As for his clubhouse's impact, look no further than shortstop Baez, who was 22 years old and in just his second season when Lester signed with Chicago.

"I've learned a lot from Jonny," Baez said to Chicago-Sun Times reporter Russell Dorsey following Lester's last appearance. "I talk to him a lot. I learned a lot from him — the way he sees the game. The way he prepares. The way he's got a routine and all that stuff.

"We share conversations — not just me and him [but also] some of our teammates, and it's impressive to see a guy come this far and still pitching. The game has changed a lot, and he's still doing his thing and is still throwing the ball really well. . . . A tip of the cap to Jonny."

Outfielder Jason Heyward was equally complimentary of his pitcher and Cubs teammate of five years after Lester's last home outing.

"We all play this game because we love it — we all play this game to compete to win, and he embodies that," outfielder Jason Heyward said to the Chicago Sun-Times. "Anything else can be going on in the world, but when you step in between those lines, you go out there, give it your all and get a 'W' for your team.

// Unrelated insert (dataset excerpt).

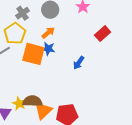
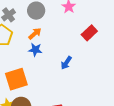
orange square: (33, 54) -> (16, 79), moved, turned -30

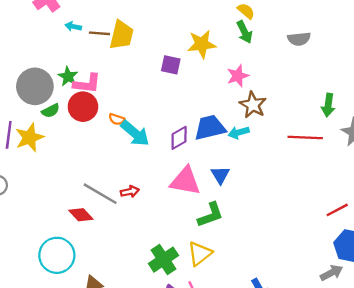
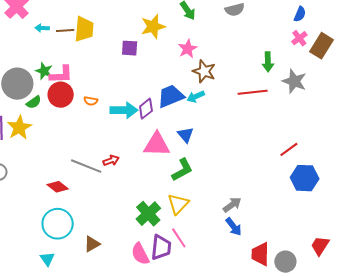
cyan arrow: (135, 133) -> (124, 110), moved, turned -32
red diamond: (81, 215) -> (58, 187), moved
gray arrow: (331, 273) -> (232, 205), moved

That, to me, is Jon Lester."

In a 2020 season that is unlike any other in the history of the MLB, if Lester's five innings in the Crosstown Series were indeed his last in a Cubs uniform at Wrigley Field, it is a shame that Jon did not get a proper goodbye – a tip of the cap, a curtain call or a final salute to the fans that cheered just as hard when he exited a complete game with a win as they did when he labored his way to a quality start despite not having his best stuff.

Unfortunate as it may be, and as uncertain as Lester's future is with the club, he hopes to return in 2021.

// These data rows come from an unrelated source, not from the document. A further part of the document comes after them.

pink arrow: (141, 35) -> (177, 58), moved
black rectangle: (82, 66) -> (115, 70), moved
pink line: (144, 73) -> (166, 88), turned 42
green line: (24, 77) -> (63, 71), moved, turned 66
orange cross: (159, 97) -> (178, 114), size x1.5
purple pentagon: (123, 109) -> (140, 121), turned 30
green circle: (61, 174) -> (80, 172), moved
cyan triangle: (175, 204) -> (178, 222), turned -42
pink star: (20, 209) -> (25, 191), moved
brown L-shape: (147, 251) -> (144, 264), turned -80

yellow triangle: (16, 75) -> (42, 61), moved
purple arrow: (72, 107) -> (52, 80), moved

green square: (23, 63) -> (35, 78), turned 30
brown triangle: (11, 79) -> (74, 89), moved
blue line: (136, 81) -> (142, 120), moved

If Cubs manager and Lester's former batterymate of David Ross has anything to say about where his former teammate will suit up for season 16, it'll be right here in Chicago.

"I look through things with a different lens," Ross said, told Mark Gonzales of the Chicago Tribune Friday, two days after pulling Lester after five innings during a 3-2 win against the Cleveland Indians in his last home start of the regular season. "I don't see it as his last start here, for me. I see him coming back — that's my hope. I think he's got a lot more to prove. He's got a lot more to do in this game. I know 200 wins is a goal."

Whatever happens, Jon Lester is forever a Chicago Cub.